It’s now grown with 32 businesses signed up.

We’ve reported that some are pleased with the work, but others, like 2 Boys Pizza & Grill, are leaving completely.

Despite keeping a tab on those businesses that are joining in, the sheriff’s office says they haven’t been tracking any data.

They say this is due to how new the program is but they say they are working to expand where this effort is headed.

“It’s new. We’re excited about it, and we’re hoping that this is kind of a long-term program that helps us deal with a current problem,” said Capt. Scott Redmon with the sheriff’s office’s south precinct.

It’s a program the sheriff’s office and some businesses on Washington Road say is making a difference.

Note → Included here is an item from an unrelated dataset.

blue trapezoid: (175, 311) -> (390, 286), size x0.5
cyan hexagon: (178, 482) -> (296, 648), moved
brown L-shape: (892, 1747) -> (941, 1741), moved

So then why isn’t there any data to back it up?

“The data that we’re seeing right now, is brand new data. Our intel unit will be working strongly to compile that data as time goes on,” said Redmon.

By data, we mean how many people have they arrested so far? How many have been referred to accountability court?

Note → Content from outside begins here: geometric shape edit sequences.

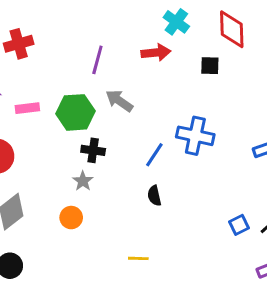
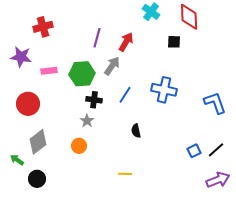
red arrow: (156, 53) -> (126, 42), moved, turned -54
gray arrow: (119, 101) -> (112, 66), turned 90
blue line: (154, 155) -> (125, 95), moved

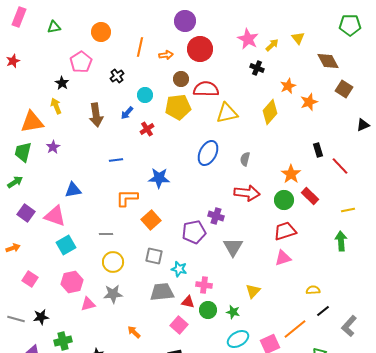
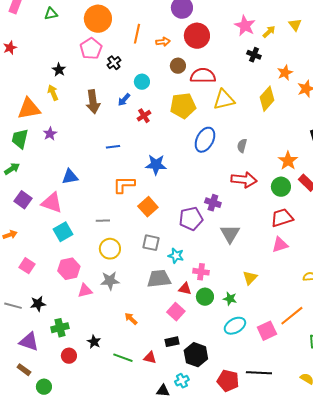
orange circle: (101, 32) -> (98, 19), size x1.4
pink pentagon: (81, 62) -> (91, 49), moved
yellow pentagon: (178, 107) -> (183, 106), moved

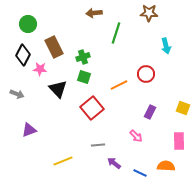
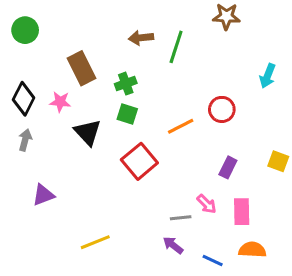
brown arrow: (94, 13) -> (141, 38), moved
green circle: (28, 24) -> (25, 30), moved
cyan arrow: (166, 46) -> (268, 76), moved, turned 35
black diamond: (23, 55) -> (24, 99), moved
gray arrow: (17, 94) -> (25, 140), turned -96
pink rectangle: (179, 141) -> (242, 212), moved
gray line: (98, 145) -> (181, 218), moved

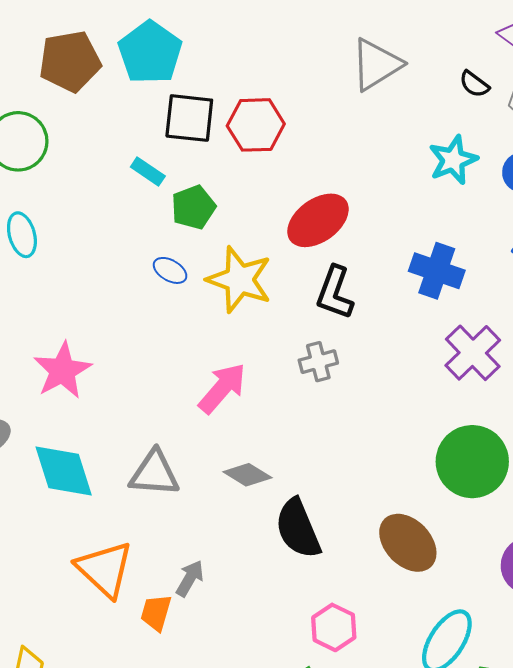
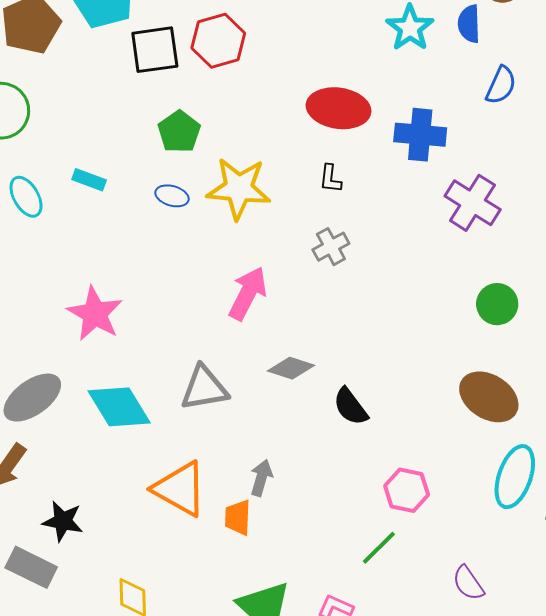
cyan rectangle: (148, 172) -> (89, 180), moved
red ellipse: (318, 220) -> (339, 108), moved, turned 58
black L-shape: (335, 293) -> (330, 179), size x0.6
green circle: (472, 462) -> (497, 304), size x0.6
black semicircle: (298, 529) -> (350, 407), size x0.7
brown ellipse: (408, 543) -> (489, 397), moved

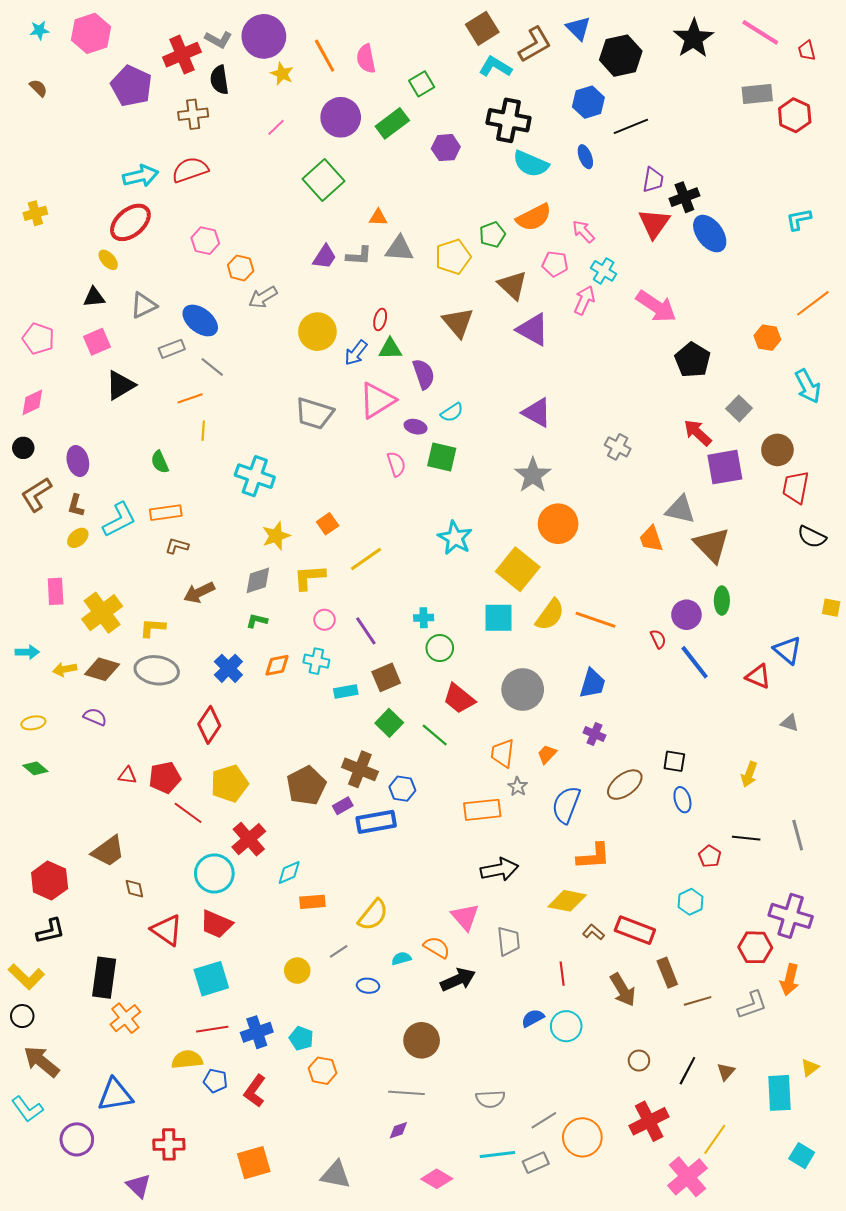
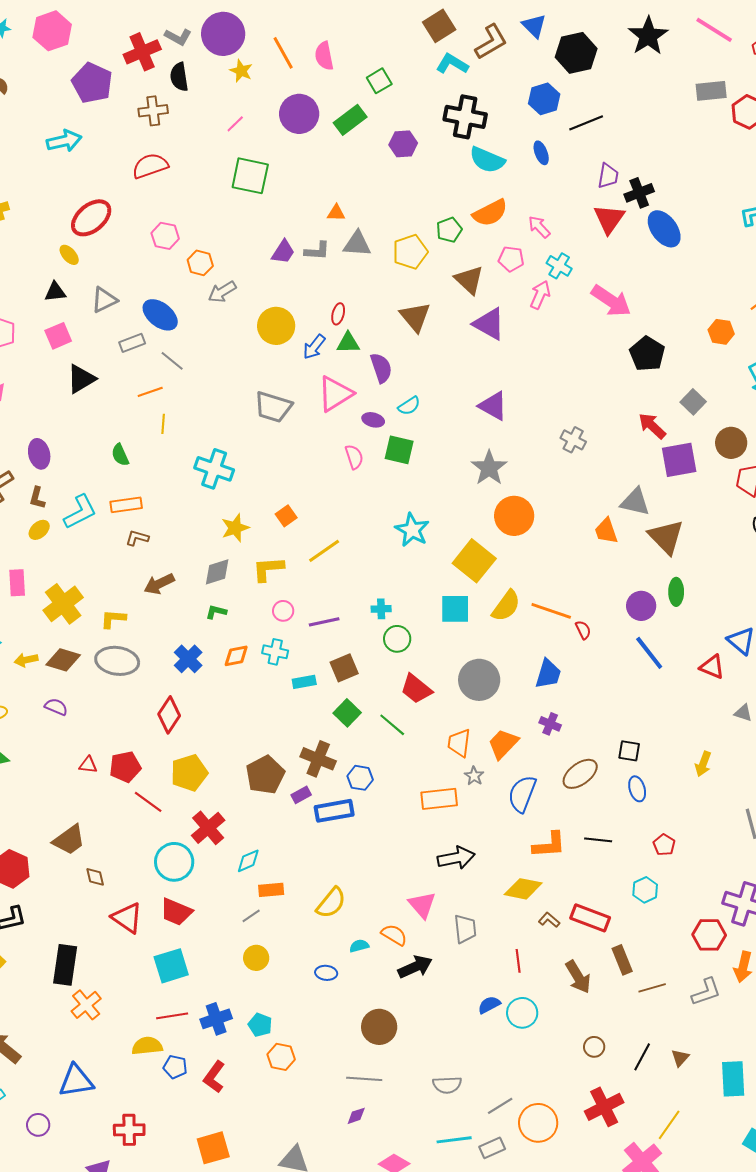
cyan arrow: (141, 176) -> (64, 141), moved
green square: (324, 180) -> (250, 176), moved, turned -36
purple line: (366, 631) -> (324, 622), turned -68
red semicircle: (658, 639) -> (583, 630), moved
orange trapezoid: (547, 754) -> (503, 744), size x1.6
black line: (746, 838) -> (598, 840), moved
gray line: (339, 951) -> (251, 916), moved
purple circle: (77, 1139) -> (38, 1125), size x0.7

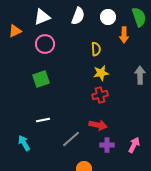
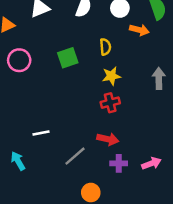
orange arrow: (124, 35) -> (139, 30), turned -77
pink circle: (45, 44) -> (19, 60), moved
green square: (41, 79) -> (68, 58), moved
pink arrow: (134, 145) -> (151, 163), turned 42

But they say an arrest should be a last resort.

“We’re kind of a mecca for the homeless. There are a lot of resources here. There’s a lot of outreach that’s going on here in Augusta. And the network out there gets that message out to the homeless people not only here but in other cities. Recently, we had people come as far away as four hours, and dropped off at the Salvation Army,” said Redmon.

Others, like Commissioner Sean Frantom, say this effort still needs more teeth.

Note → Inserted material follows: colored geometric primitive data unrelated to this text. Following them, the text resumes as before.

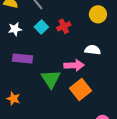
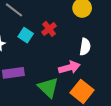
white semicircle: (93, 50) -> (85, 47), turned 105

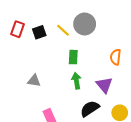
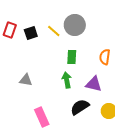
green rectangle: (73, 57) -> (72, 57), moved
purple triangle: (104, 85) -> (94, 84), turned -36

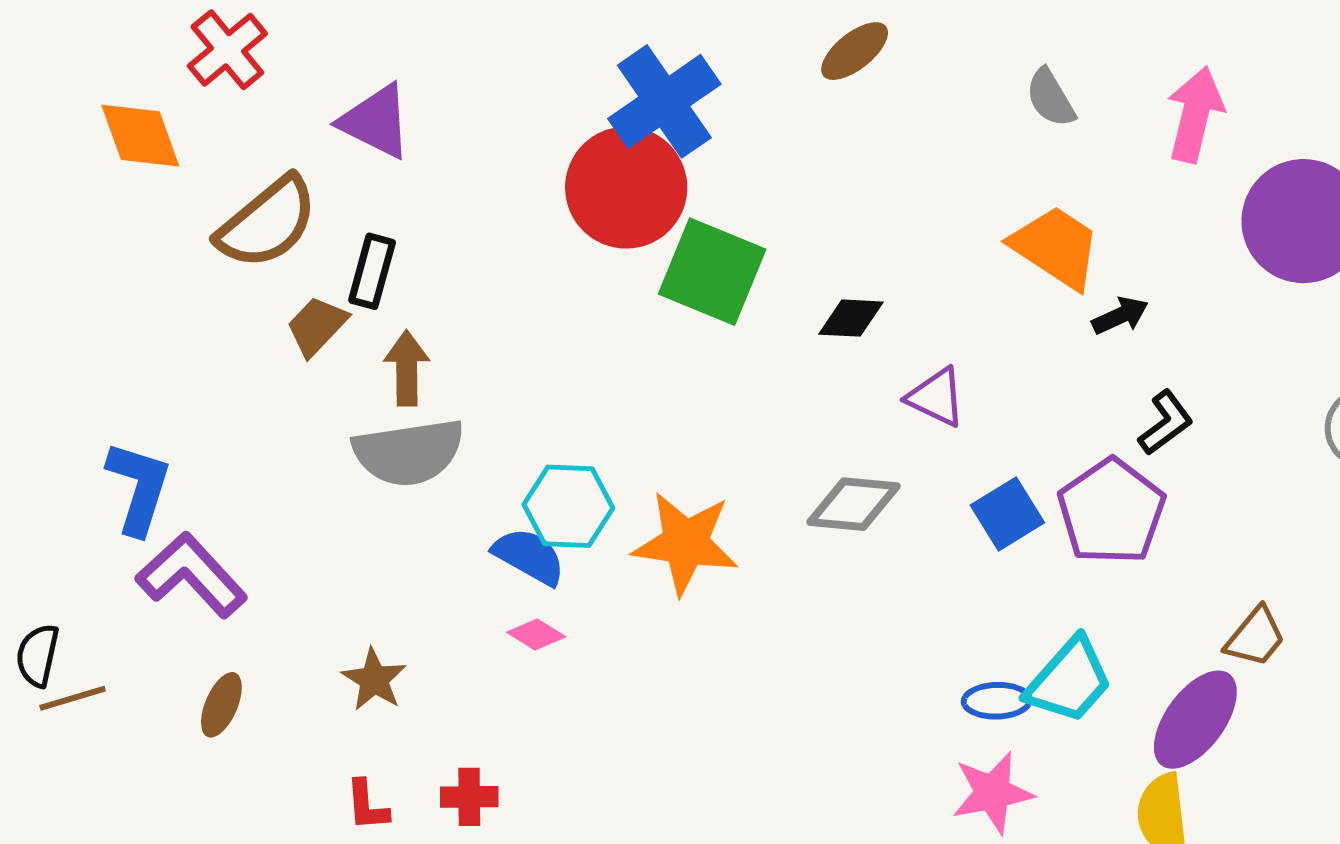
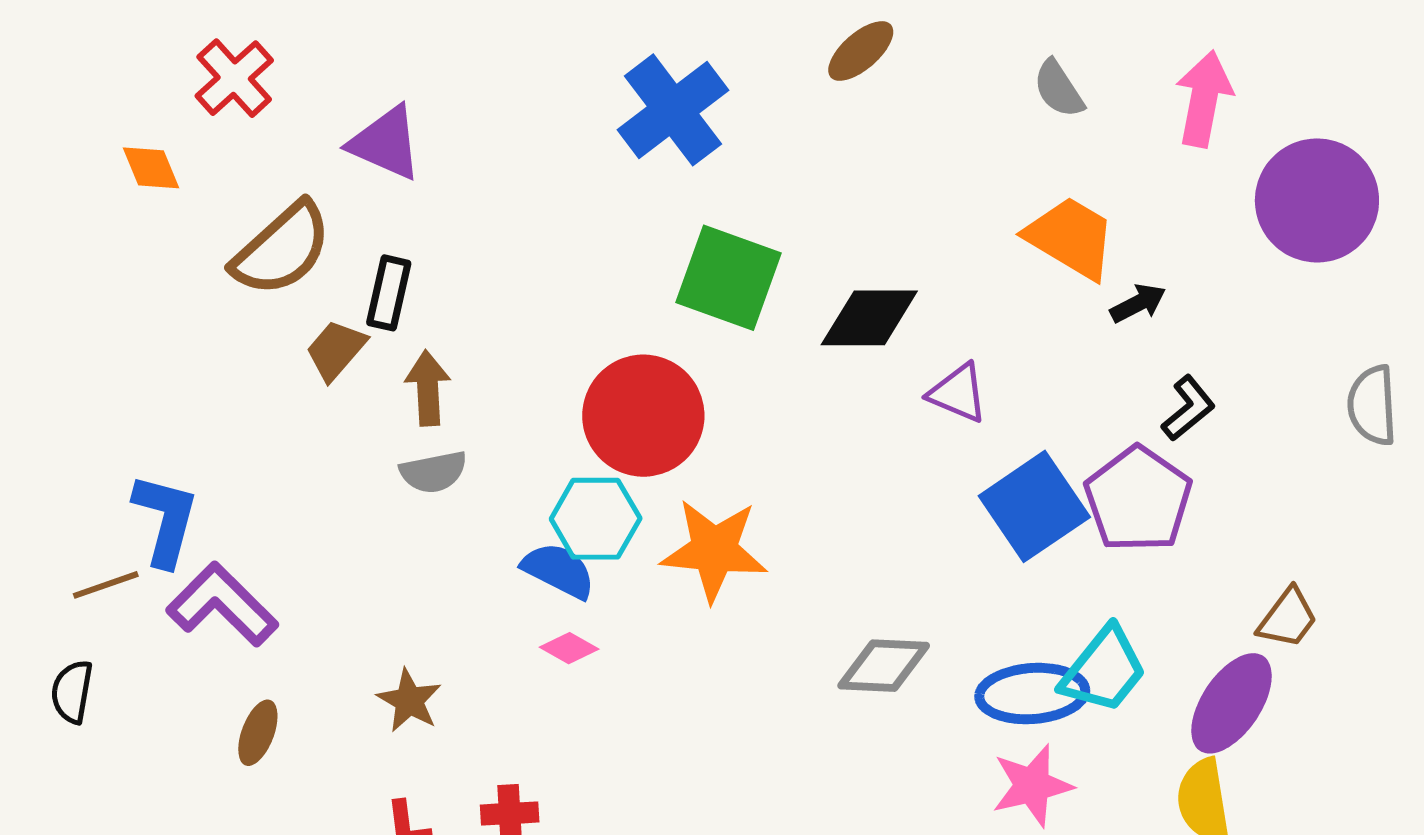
orange diamond: (140, 136) -> (151, 168), size x0.7
red circle: (626, 188) -> (643, 416), moved
black diamond: (851, 318) -> (869, 318), size x1.5
gray semicircle: (409, 452) -> (433, 472), size x0.6
gray diamond: (854, 504) -> (884, 666), moved
blue square: (1007, 514) -> (1034, 506), size x1.5
brown line: (73, 698) -> (106, 585), moved
blue ellipse: (997, 701) -> (1032, 694), size x1.6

Augusta’s current panhandling ordinance was put in place back in 2006 and only holds a tight grip on the downtown Broad Street district and a small district between Hopkins Street and Laney Walker Boulevard.

In exactly one week, the sheriff’s office, marshal’s office, homeless task force, and more are coming to the table to discuss a panhandling ordinance that mirrors Columbia County’s.

They’re hoping to expand where officers can enforce homeless management, but without arresting their way to a solution.